Dejected, the doc returns back to his homestead where more problems await. His neighbor Buffer (Bruce Gordon) is a cattleman so that means he needs land and scores of it. He figures the Carter property would be a nice addition but for some crazy reason the doctor and his two kids don't want to give up their home.
Son Tim (Jimmy Murphy) and daughter Dolores (Kathleen Crowley) are having trouble with Buffer as well. Tim caught some of Buffer's men building a dam on their property. He also gets beaten up for that. The doc figures this is enough and rides off into town to get the sheriff (Ed Binns). He never returns home, at least not alive.
This is enough for Tim, who heads to the local saloon to get his drink on and wait for Buffer. He's pretty well drunk when the cattleman strolls in and despite the sheriff's best efforts, Tim draws down on Buffer but the sober man wins and easily walks away claiming self-defense.
This is the last straw for Dolores, who puts up posters offered a hundred dollar reward for Buffer's death. A man in black, who's been seen around a bit the edges of the film at this point, introduces himself as Drake Robey (Michael Pate). He's clearly a seasoned gunfighter and easily outshoots Buffer's men, despite the men arguing they not only shot first, they shot him full in the chest.
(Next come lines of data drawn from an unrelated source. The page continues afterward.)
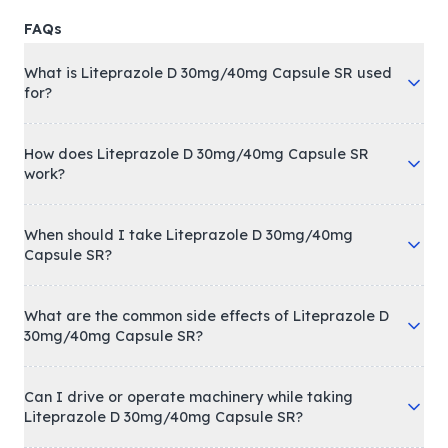
FAQs
What is Liteprazole D 30mg/40mg Capsule SR used
for?
How does Liteprazole D 30mg/40mg Capsule SR
work?
When should I take Liteprazole D 30mg/40mg
Capsule SR?
What are the common side effects of Liteprazole D
30mg/40mg Capsule SR?
Can I drive or operate machinery while taking
Liteprazole D 30mg/40mg Capsule SR?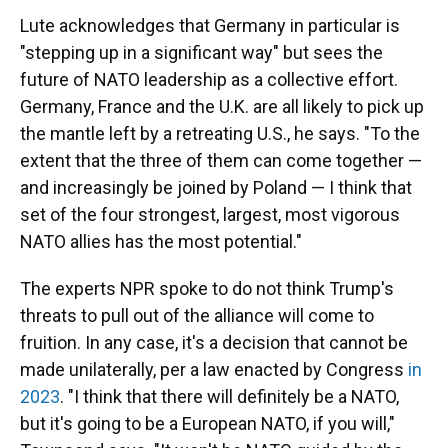
Lute acknowledges that Germany in particular is
"stepping up in a significant way" but sees the
future of NATO leadership as a collective effort.
Germany, France and the U.K. are all likely to pick up
the mantle left by a retreating U.S., he says. "To the
extent that the three of them can come together —
and increasingly be joined by Poland — I think that
set of the four strongest, largest, most vigorous
NATO allies has the most potential."
The experts NPR spoke to do not think Trump's
threats to pull out of the alliance will come to
fruition. In any case, it's a decision that cannot be
made unilaterally, per a law enacted by Congress
in
2023
. "I think that there will definitely be a NATO,
but it's going to be a European NATO, if you will,"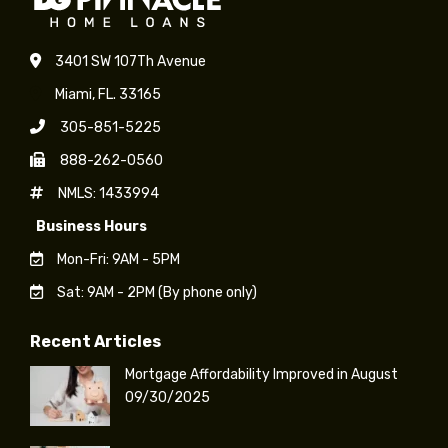
May
3401 SW 107Th Avenue
Miami, FL. 33165
305-851-5225
888-262-0560
NMLS: 1433994
Business Hours
Mon-Fri: 9AM - 5PM
Sat: 9AM - 2PM (By phone only)
Recent Articles
Mortgage Affordability Improved in August
09/30/2025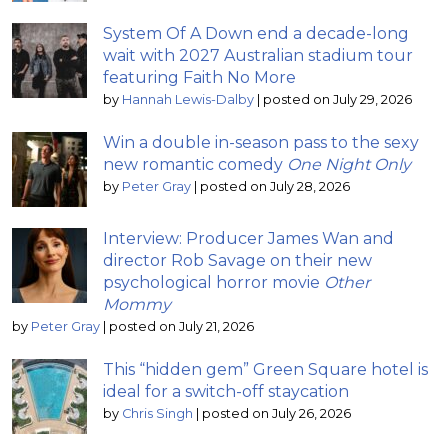
System Of A Down end a decade-long
wait with 2027 Australian stadium tour
featuring Faith No More
by
Hannah Lewis-Dalby
|
posted on July 29, 2026
Win a double in-season pass to the sexy
new romantic comedy
One Night Only
by
Peter Gray
|
posted on July 28, 2026
Interview: Producer James Wan and
director Rob Savage on their new
psychological horror movie
Other
Mommy
by
Peter Gray
|
posted on July 21, 2026
This “hidden gem” Green Square hotel is
ideal for a switch-off staycation
by
Chris Singh
|
posted on July 26, 2026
Dan, meanwhile, finds some interesting papers in the late doctor's strongbox. Seems the Carter homestead was built over the estate of the Robles family. The oldest son, Drago, murdered his younger brother after finding his wife in the other man's bed. He then compounded the grief by killing himself. Afterwards, the village was stricken by the same wasting illness that currently plagues them.
Dan tries to point this out, but all this succeeds in doing is driving Dolores further into the arms of Robey, who seems awfully familiar with the Carter property and the exact layout of everything...
Wonderful and it refuses to be bound by the rules of either horror or the Wild West. You wouldn't expect any more convention defying in 1959, yet here we are. Robey is a vampire but there's no Lugosi cliches or any overt signs of the supernatural yet Pate manages to play him as a something else, especially in any signs of gunplay.